Босс сделал у себя заметку. — Мы обсудим это позже. Каковы признаки больной культуры?
— Босс, ради Бога! Я до сих пор изучаю полную структуру комплекса «Шипстоун».
— Ты никогда не узнаешь его полную структуру. Я дал тебе сразу два задания, чтобы ты могла давать отдых голове, переключаясь с одной задачи на другую. Не говори мне, что ты не думала о втором задании.
— Да, думала, но только и всего. Я читала Гиббона и изучала Французскую революцию. Еще Смита, «От Ялуцзян к обрыву».
— Совершенно доктринерский подход. Прочти также «Последние дни прекрасной страны свободы» Пенна.
— Да, сэр. Я действительно начала находить кое-какие приметы. Плохой знак — когда жители страны перестают отождествлять себя со своей страной и начинают отождествлять себя с какой-либо группой. Расовой группой. Или религиозной. Или языковой. Неважно с какой, при условии, что это не все население.
— Очень плохой знак. Партикуляризм. Когда-то это считали испанским пороком, но любая страна может заболеть этим.
— Я плохо знаю Испанию. Одним из симптомов, похоже, является господство мужчин над женщинами. Мне кажется, что обратное тоже должно быть верно, но я не нашла тому свидетельств ни в одной исторической книге. Почему, босс?
— Это ты сама должна мне сказать. Продолжай.
— Судя по тому, что я успела прослушать, прежде чем произойдет революция, население должно потерять веру в полицию и суд.
— Элементарно. Дальше.
— Ну… важны высокие налоги, а также инфляция валюты и отношение числа занятых производительным трудом к числу находящихся на государственной службе. Но это все старо; всем известно, страна катится вниз, когда баланс доходов и расходов нарушается и не восстанавливается — хотя законодатели всегда предпринимают бесконечные попытки это исправить. Но я начала искать мелкие приметы, которые иногда называют симптомами тупого сезона. Например, знаете ли вы, что находиться вне дома в обнаженном виде противозаконно? И даже внутри собственного дома, если кто-то может это видеть.
— Мне кажется, такой закон довольно трудно заставить соблюдать. А какое, по-твоему, это имеет значение?
— О, за его соблюдением никто не следит. Но и отменить его тоже нельзя. В Конфедерации полно таких законов. Мне кажется, любой закон, за соблюдением которого не следят и не могут проследить, ослабляет другие законы. Босс, вы знаете, что Калифорнийская Конфедерация субсидирует проституток?
— Я этого не заметил. Кому? Войскам? Тюремному контингенту? Или как коммунальные услуги? Признаюсь, я несколько удивлен.
— О, нет, совсем не в этом смысле! Правительство им платит за то, что они держат ноги вместе. Они полностью изъяты из продажи. Их тренируют, им выдают лицензии, их экзаменуют — а потом их отправляют на склад. Только это не помогает. Те, кто должны быть «специалистами в запасе», оплачивают свои чеки… и отправляются торговать собой. Хотя они не могут заниматься этим делом даже ради удовольствия, потому что это плохо отражается на рынке для несубсидируемых проституток. Поэтому профсоюз проституток, который финансировал законодателей, чтобы они поддержали профсоюзные расценки, теперь пытается выработать систему квитанций, чтобы залатать дыры в законе о субсидиях. Но это тоже не сработает.

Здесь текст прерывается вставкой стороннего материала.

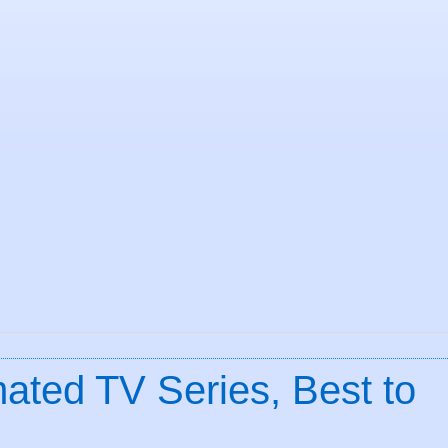
ated TV Series, Best to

— Почему это не сработает, Фрайдэй?
— Босс, законы, созданные чтобы остановить прилив, никогда не работают; именно это говорил король Кнут. Вы, конечно, это знаете?
— Я хотел убедиться, что тебе это известно.

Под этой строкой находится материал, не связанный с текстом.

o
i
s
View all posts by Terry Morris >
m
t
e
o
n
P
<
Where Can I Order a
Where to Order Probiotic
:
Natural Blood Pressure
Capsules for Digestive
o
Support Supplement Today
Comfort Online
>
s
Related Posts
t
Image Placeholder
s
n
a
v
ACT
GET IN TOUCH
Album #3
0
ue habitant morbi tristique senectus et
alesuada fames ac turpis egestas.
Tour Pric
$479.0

— Я думаю, это оскорбление. Но я наткнулась просто на конфетку. В Калифорнийской Конфедерации противозаконно отказать кому-либо в кредите только потому, что этот человек ранее становился банкротом. Кредит есть гражданское право.
— Я полагаю, закон не работает, но каким образом его обходят?

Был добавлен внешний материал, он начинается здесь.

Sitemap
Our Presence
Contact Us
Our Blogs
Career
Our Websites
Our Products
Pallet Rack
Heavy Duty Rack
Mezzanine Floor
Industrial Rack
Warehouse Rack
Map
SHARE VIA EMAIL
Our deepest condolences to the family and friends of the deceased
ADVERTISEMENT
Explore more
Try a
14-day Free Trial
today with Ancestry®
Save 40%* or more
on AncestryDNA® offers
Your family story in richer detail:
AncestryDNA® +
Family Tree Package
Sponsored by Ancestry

— Я еще не выяснила, босс. Но я думаю, этот бездельник окажется в невыгодном положении, если попытается подкупить судью. Я хочу упомянуть об одном очевидном симптоме: насилие. Хулиганство. Стрельба. Поджоги. Взрывы. Терроризм любого сорта. Конечно, мятежи — но я подозреваю, что мелкие эпизоды насилия, день за днем подтачивающие людей, приносят культуре даже больше вреда, чем мятежи, которые вспыхивают, а потом затихают. Думаю, пока это все. О, воинская повинность, рабство, деспотическое правление, лишение свободы без возможности выйти под залог и без быстрого судебного разбирательства — но это все очевидные вещи; о них говорится во всех учебниках истории.
— Фрайдэй, я думаю, ты пропустила самый настораживающий симптом из всех.
— Да? Вы мне скажете? Или мне снова придется в его поисках шарить в потемках?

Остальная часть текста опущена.